• [Work instruction]:
Take from the records below each line that holds "Bunda".

--- --- ---

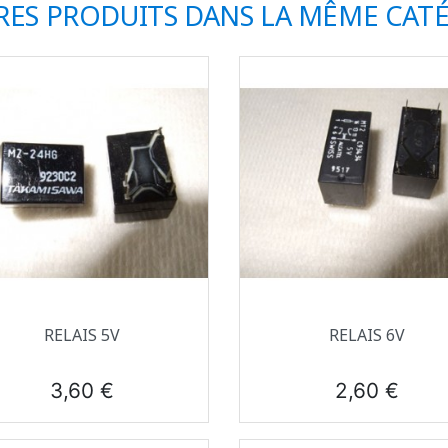
RES PRODUITS DANS LA MÊME CATÉ
Aperçu rapide
Aperçu rapide


RELAIS 5V
RELAIS 6V
Prix
Prix
3,60 €
2,60 €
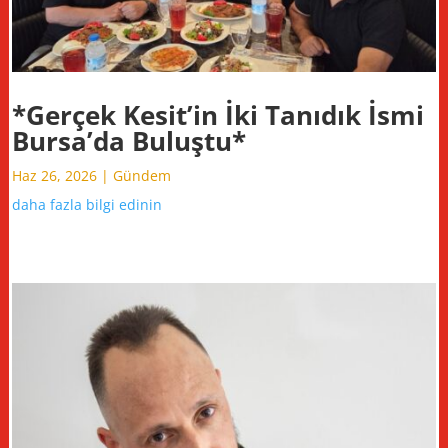
*Gerçek Kesit’in İki Tanıdık İsmi
Bursa’da Buluştu*
Haz 26, 2026
|
Gündem
daha fazla bilgi edinin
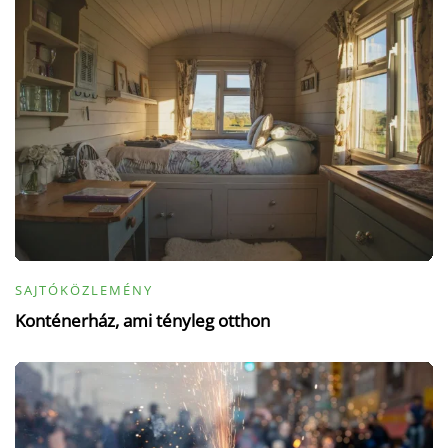
SAJTÓKÖZLEMÉNY
Konténerház, ami tényleg otthon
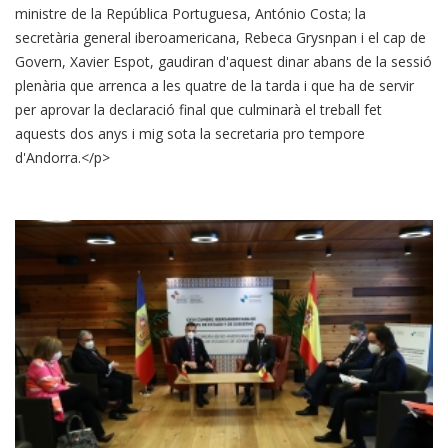
ministre de la República Portuguesa, António Costa; la
secretària general iberoamericana, Rebeca Grysnpan i el cap de
Govern, Xavier Espot, gaudiran d'aquest dinar abans de la sessió
plenària que arrenca a les quatre de la tarda i que ha de servir
per aprovar la declaració final que culminarà el treball fet
aquests dos anys i mig sota la secretaria pro tempore
d'Andorra.</p>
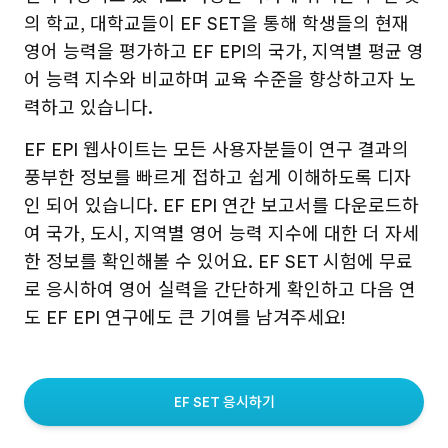
의 학교, 대학교들이 EF SET을 통해 학생들의 현재
영어 능력을 평가하고 EF EPI의 국가, 지역별 평균 영
어 능력 지수와 비교하며 교육 수준을 향상하고자 노
력하고 있습니다.
EF EPI 웹사이트는 모든 사용자분들이 연구 결과의
풍부한 정보를 빠르게 접하고 쉽게 이해하도록 디자
인 되어 있습니다. EF EPI 연간 보고서를 다운로드하
여 국가, 도시, 지역별 영어 능력 지수에 대한 더 자세
한 정보를 확인해볼 수 있어요. EF SET 시험에 무료
로 응시하여 영어 실력을 간단하게 확인하고 다음 연
도 EF EPI 연구에도 큰 기여를 남겨주세요!
EF SET 응시하기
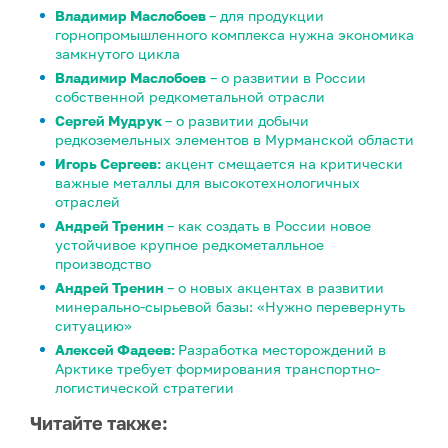
Владимир Маслобоев
– для продукции
горнопромышленного комплекса нужна экономика
замкнутого цикла
Владимир Маслобоев
– о развитии в России
собственной редкометальной отрасли
Сергей Мудрук
– о развитии добычи
редкоземельных элементов в Мурманской области
Игорь Сергеев:
акцент смещается на критически
важные металлы для высокотехнологичных
отраслей
Андрей Тренин
– как создать в России новое
устойчивое крупное редкометалльное
производство
Андрей Тренин
– о новых акцентах в развитии
минерально-сырьевой базы: «Нужно перевернуть
ситуацию»
Алексей Фадеев:
Разработка месторождений в
Арктике требует формирования транспортно-
логистической стратегии
Читайте также:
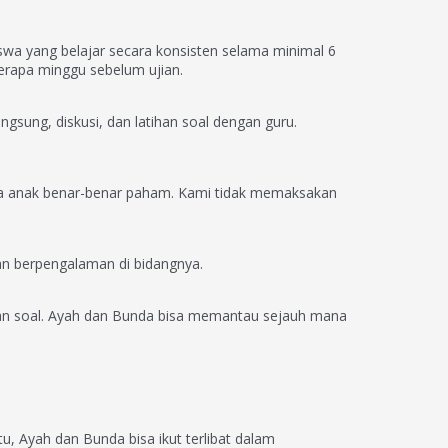
iswa yang belajar secara konsisten selama minimal 6
berapa minggu sebelum ujian.
ngsung, diskusi, dan latihan soal dengan guru.
ga anak benar-benar paham. Kami tidak memaksakan
dan berpengalaman di bidangnya.
ihan soal. Ayah dan Bunda bisa memantau sejauh mana
tu, Ayah dan Bunda bisa ikut terlibat dalam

--- --- ---

• [Your response]:
ihan soal. Ayah dan Bunda bisa memantau sejauh mana
tu, Ayah dan Bunda bisa ikut terlibat dalam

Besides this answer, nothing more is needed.